Я подчинился и просто сел рядом.
– Знаешь, Марк… – продолжила она. – Мне вдруг вспомнилось, какими мы были. И это желание умереть… Я думала об этом долго, думала об этом практически постоянно, но боялась. Я просто боялась сделать это сама. Или просить кого-то… А в тебе увидела возможность. Идеальную возможность…
– Идеальную возможность умереть?
– Да. Так что я тоже беглец, Марк. Ничем не лучше вас. Только вы убежали вниз, а я хотела еще дальше.
Я покачал головой.
– Миранда…
– Не перебивай, я же попросила. Кому еще я смогу это рассказать? Уже тогда я подумала, что все на самом деле должно быть совершенно иначе, но я слишком долго ждала возможности умереть, чтобы вот так отказаться от нее. И я пошла на поводу у этого своего желания. А на самом деле все не так. Все совсем не так. Нужно жить. Ради тех, кем мы когда-то были. Тех безалаберных хулиганов, которые… которые делали кучу глупых вещей. Глупых, забавных, странных вещей, которые и составляли детство. Вещей, которые и составляли жизнь.
– Ты произносишь такие длинные тирады, что мне кажется, не так уж плохо ты себя чувствуешь, – прокомментировал я.
– Так оно и есть, Марк, – рассмеялась она. – Так оно и есть… И я поняла, что ради тех нас – кем мы были – стоит жить. И стоит попробовать удержать небо. Разве мы были плохими, Марк? Разве мы тогдашние не стоим того, чтобы удержать небо сейчас? Ведь нет места лучше, чем родной дом. Разве не так, Марк?
Я молчал.
– Это даже забавно – благодаря чему нам удалось свидеться. Или из-за чего… Как это для тебя, Марк? «Благодаря» или «из-за»?
Я молчал.
– Прощай, Марк, – тихо сказала она.
Я снова посмотрел на свои руки.
А потом взглянул на небесную твердь.
Прошло три месяца.
Тем вечером я не вернулся вниз.
Да и потом подошел к люку лишь один раз – сказать дежурным, что со мной все в порядке.
И что я остаюсь здесь.
И что Верхний Город больше не угрожает Нижнему.
И да, чтобы Билли-Ящерицу поселили не на двадцатом ярусе, как помечено в его пропуске, а на пятидесятом, в моей квартире.
Пусть кто-нибудь другой сражается морковью и смотрит в перископ на разрушающийся город его детства.
Пусть кто-нибудь другой воспользуется той жизнью, что должна была быть у меня внизу.
Пусть кто-нибудь другой влезет в шкурку, которую я сбросил.
Все мои ярусы уже давно построены.
И теперь у меня другая цель.
Стать атлантом.
Осталось сто восемьдесят три дня.
И я буду атлантом.
Потому что нет места лучше, чем родной дом.

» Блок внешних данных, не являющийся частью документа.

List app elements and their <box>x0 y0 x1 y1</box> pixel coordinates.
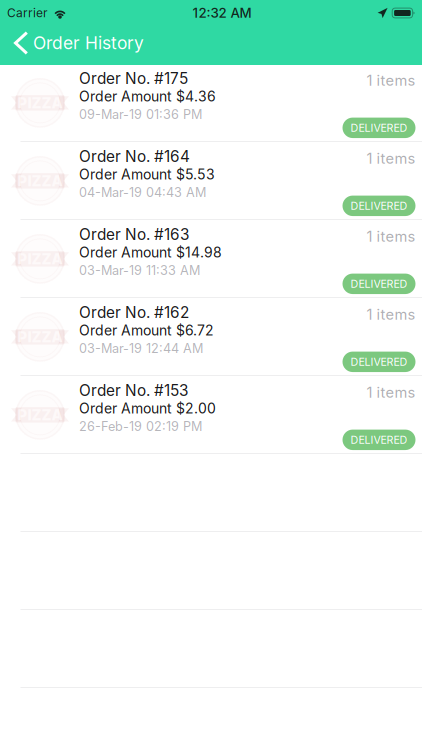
staticText: PIZZA <box>18 328 62 346</box>
staticText: 26-Feb-19 02:19 PM <box>79 419 202 434</box>
staticText: Order History <box>33 32 144 54</box>
button[interactable]: PIZZA <box>0 142 422 220</box>
staticText: Order Amount $14.98 <box>79 244 222 261</box>
staticText: 03-Mar-19 12:44 AM <box>79 341 203 356</box>
staticText: Carrier <box>7 6 48 20</box>
staticText: DELIVERED <box>350 277 408 290</box>
staticText: Order No. #164 <box>79 147 190 166</box>
staticText: PIZZA <box>18 172 62 190</box>
staticText: Order Amount $4.36 <box>79 88 216 105</box>
staticText: DELIVERED <box>350 355 408 368</box>
button[interactable]: PIZZA <box>0 298 422 376</box>
staticText: PIZZA <box>18 406 62 424</box>
staticText: 1 items <box>366 72 416 89</box>
staticText: Order Amount $2.00 <box>79 400 216 417</box>
button[interactable]: PIZZA <box>0 220 422 298</box>
staticText: PIZZA <box>18 250 62 268</box>
staticText: Order Amount $5.53 <box>79 166 215 183</box>
staticText: 1 items <box>366 150 416 167</box>
staticText: Order No. #153 <box>79 381 188 400</box>
staticText: DELIVERED <box>350 199 408 212</box>
staticText: Order No. #175 <box>79 69 188 88</box>
staticText: 04-Mar-19 04:43 AM <box>79 185 206 200</box>
staticText: Order No. #162 <box>79 303 189 322</box>
button[interactable]: PIZZA <box>0 376 422 454</box>
staticText: DELIVERED <box>350 121 408 134</box>
staticText: 1 items <box>366 384 416 401</box>
staticText: 03-Mar-19 11:33 AM <box>79 263 200 278</box>
staticText: Order No. #163 <box>79 225 189 244</box>
staticText: 09-Mar-19 01:36 PM <box>79 107 202 122</box>
staticText: DELIVERED <box>350 433 408 446</box>
button[interactable]: Back <box>0 26 422 65</box>
staticText: PIZZA <box>18 94 62 112</box>
button[interactable]: PIZZA <box>0 64 422 142</box>
staticText: Order Amount $6.72 <box>79 322 214 339</box>
staticText: 12:32 AM <box>193 5 252 21</box>
staticText: 1 items <box>366 228 416 245</box>
staticText: 1 items <box>366 306 416 323</box>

И мы должны за него бороться.
Кто, если не мы?
5
…там, где смыкаются миры…
…случилось так, что тьма была укрыта облаками и солнце начало пробиваться сквозь них, хотя три четверти его все еще были затемнены; и тут вдруг из-за облаков протянулась рука, и я задрожал при виде ее, и держала она письмо, запечатанное четырьмя печатями, на котором было начертано: «Я – черное, но прекрасное, как палатки Кедара, как завесы Соломона: посмотрите на меня, потому что я – чернота, потому что солнце посмотрело на меня»…
По ту сторону снега
Снежный сейнер барахтался среди нагромождения волн, обходя наиболее высокие из них, задирая нос к небу, а после скользя с очередного гребня вниз. Паруса, то ловившие, то теряющие ветер, трещали и выли под стать вьюге, кружащей до самого горизонта. Ещё немножко, и тройная ткань, нашитая поверх выдубленных шкур, могла не выдержать, и тогда команде придется несладко.